“I have better things to be about than teaching a bunch of thickheaded novices.”

Theodrin only smiled at the tartness in Nynaeve’s voice. She was quite nice, really. “A thickheaded Accepted to teach thickheaded novices?” Usually, she was nice. “Well, once we have you where you can channel without being ready to thump their heads, you will be teaching novices too. And I would not be surprised if you were raised soon after, the things you’ve been discovering. You know, you have never told me what your trick was.” Wilders almost always had some trick they had learned, the first unveiling of the ability to channel. The other thing most wilders had in common was a block, something they had built up in their minds to hide their channeling even from themselves.

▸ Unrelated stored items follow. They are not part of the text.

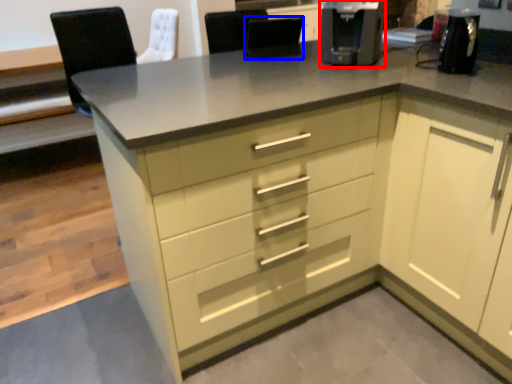 Question: Which object appears closest to the camera in this image, coffee machine (highlighted by a red box) or chair (highlighted by a blue box)?

Choices:
 (A) coffee machine
 (B) chair

Answer: (A) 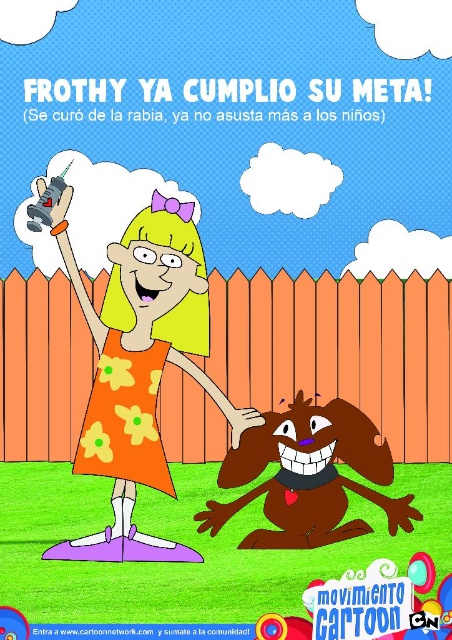 Question: Does orange floral dress at center have a smaller size compared to brown furry dog at lower center?

Choices:
 (A) yes
 (B) no

Answer: (B)

Question: Is orange floral dress at center in front of brown furry dog at lower center?

Choices:
 (A) no
 (B) yes

Answer: (A)

Question: Which point is farther from the camera taking this photo?

Choices:
 (A) click(299, 426)
 (B) click(106, 387)

Answer: (B)

Question: Which point is farther to the camera?

Choices:
 (A) (381, 481)
 (B) (112, 252)

Answer: (B)

Question: Is orange floral dress at center behind brown furry dog at lower center?

Choices:
 (A) yes
 (B) no

Answer: (A) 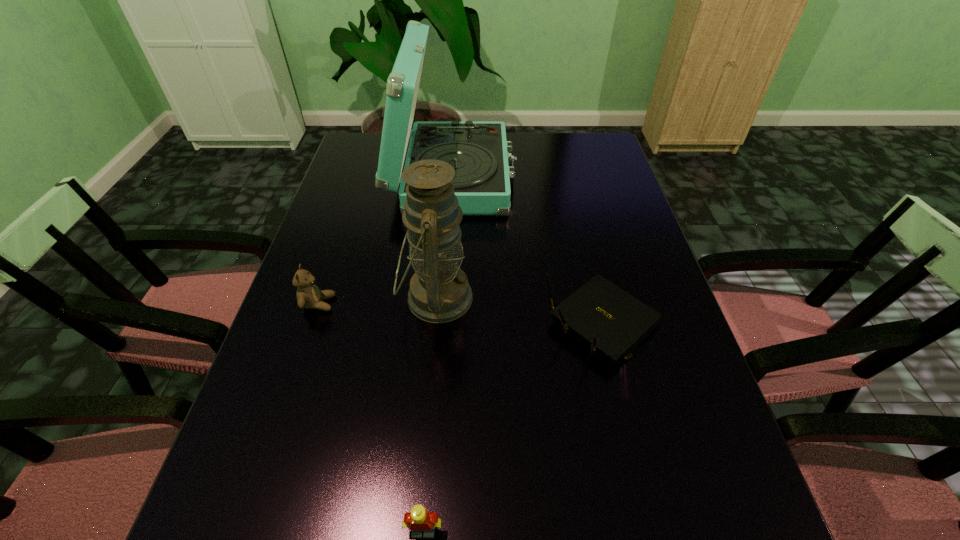 You are a GUI agent. You are given a task and a screenshot of the screen. Output one action in this format:
    pyautogui.click(x=<x>, y=<y>)
    Task: Click on the free area in between the farthest object and the teddy bear
    
    Given the screenshot: What is the action you would take?
    pyautogui.click(x=386, y=240)

Locate an element on the screen. Image resolution: width=960 pixels, height=540 pixels. vacant space in between the nearest object and the teddy bear is located at coordinates (371, 417).

Where is `unoccupied area between the farthest object and the leftmost object`? This screenshot has height=540, width=960. unoccupied area between the farthest object and the leftmost object is located at coordinates click(x=386, y=240).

Nynaeve kept her face smooth with an effort. To be able to channel whenever she wanted. To be raised Aes Sedai. Neither would remedy the problem of Moghedien, but she would be able to go where she wanted then, study as she wanted without anyone telling her this or that simply could not be Healed. “People got well when they shouldn’t. I would get so mad that somebody was going to die, that everything I knew about herbs wasn’t enough . . .” she shrugged. “And they got well.”

“Much better than mine.” The slender woman sighed. “I could make a boy want to kiss me, or not want to. My block was men, not anger.” Nynaeve looked at her incredulously, and Theodrin laughed. “Well, it was emotion, too. If there was a man present, and I liked or disliked him a great deal, I could channel. If I felt neither one way nor the other, or there wasn’t a man at all, I might as well have been a tree so far as saidar was concerned.”

“How did you ever break through that?” Nynaeve asked curiously. Elayne had the novices all paired off now, fumbling their way through passing small flames back and forth.

Theodrin’s smile deepened, but a blush stained her cheeks, too. “A young man named Charel, a groom in the Tower stables, began making eyes at me. I was fifteen, and he had the most gorgeous smile. The Aes Sedai let him sit in on my lessons, quietly in a corner, so I could channel at all. What I didn’t know was that Sheriam had arranged for him to meet me in the first place.” Her cheeks darkened more. “I also didn’t know he had a twin sister, or that after a few days, the Charel sitting in the corner was really Marel. When she took off her coat and shirt one day in the middle of my lesson, I was so shocked I fainted. But after that, I could channel whenever I wanted.”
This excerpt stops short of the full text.